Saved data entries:

....................

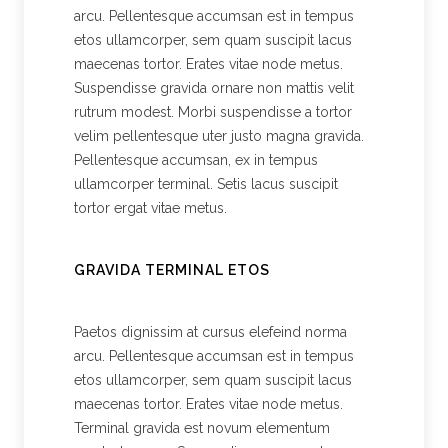
arcu. Pellentesque accumsan est in tempus
etos ullamcorper, sem quam suscipit lacus
maecenas tortor. Erates vitae node metus.
Suspendisse gravida ornare non mattis velit
rutrum modest. Morbi suspendisse a tortor
velim pellentesque uter justo magna gravida.
Pellentesque accumsan, ex in tempus
ullamcorper terminal. Setis lacus suscipit
tortor ergat vitae metus.
GRAVIDA TERMINAL ETOS
Paetos dignissim at cursus elefeind norma
arcu. Pellentesque accumsan est in tempus
etos ullamcorper, sem quam suscipit lacus
maecenas tortor. Erates vitae node metus.
Terminal gravida est novum elementum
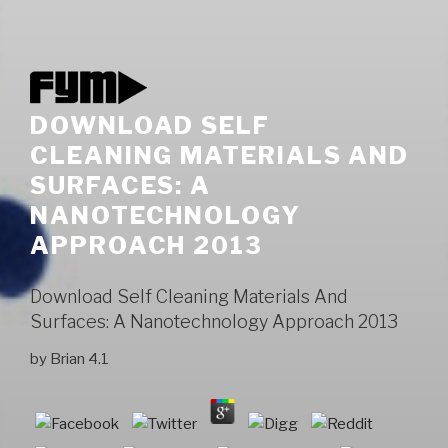
DOWNLOAD SELF
CLEANING MATERIALS AND
SURFACES: A
NANOTECHNOLOGY
APPROACH 2013
Download Self Cleaning Materials And
Surfaces: A Nanotechnology Approach 2013
by
Brian
4.1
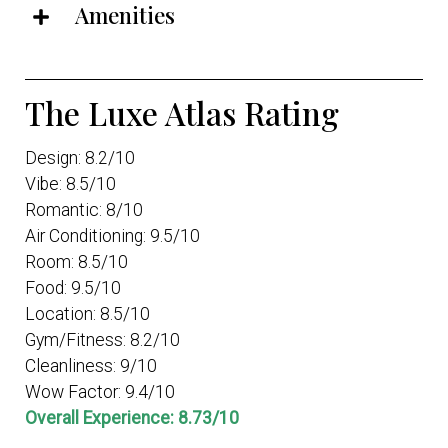
Amenities
The Luxe Atlas Rating
Design: 8.2/10
Vibe: 8.5/10
Romantic: 8/10
Air Conditioning: 9.5/10
Room: 8.5/10
Food: 9.5/10
Location: 8.5/10
Gym/Fitness: 8.2/10
Cleanliness: 9/10
Wow Factor: 9.4/10
Overall Experience: 8.73/10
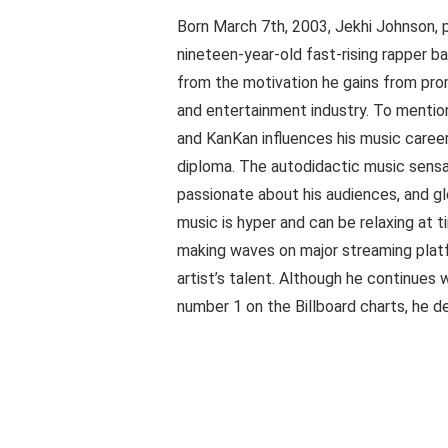
Born March 7th, 2003, Jekhi Johnson, 
nineteen-year-old fast-rising rapper ba
from the motivation he gains from pro
and entertainment industry. To mention 
and KanKan influences his music career
diploma. The autodidactic music sensat
passionate about his audiences, and gle
music is hyper and can be relaxing at t
making waves on major streaming platf
artist’s talent. Although he continues
number 1 on the Billboard charts, he d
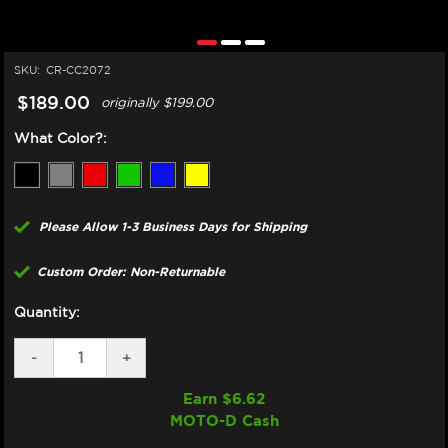
SKU:
CR-CC2072
$189.00
originally
$199.00
What Color?:
Please Allow 1-3 Business Days for Shipping
Custom Order: Non-Returnable
Quantity:
DECREASE
-
INCREASE
+
QUANTITY
QUANTITY
OF
OF
Earn $
6.62
CORE
CORE
MOTO-D Cash
MOTO
MOTO
HONDA
HONDA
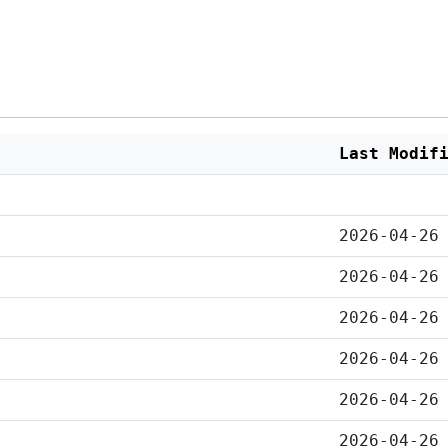
Last Modif
2026-04-26
2026-04-26
2026-04-26
2026-04-26
2026-04-26
2026-04-26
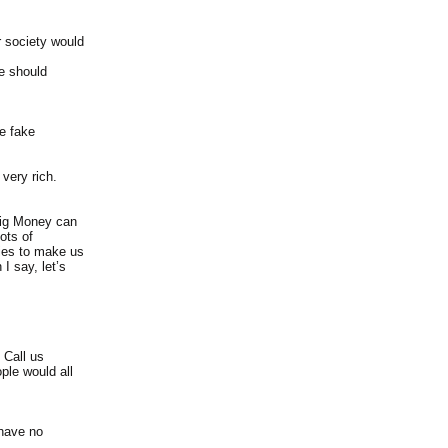
ur society would
we should
te fake
very rich.
Big Money can
ots of
lies to make us
I say, let’s
 Call us
ple would all
 have no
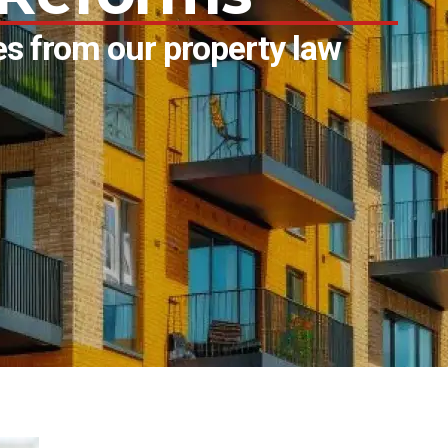
s from our property law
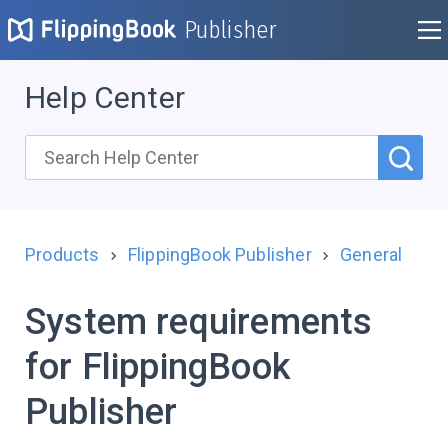
Publisher
Help Center
Products
FlippingBook Publisher
General
System requirements
for FlippingBook
Publisher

....................

[What the task requires] Go through the records above and return each line in which the word "tortor" occurs.

[Expected answer]
maecenas tortor. Erates vitae node metus.
rutrum modest. Morbi suspendisse a tortor
tortor ergat vitae metus.
maecenas tortor. Erates vitae node metus.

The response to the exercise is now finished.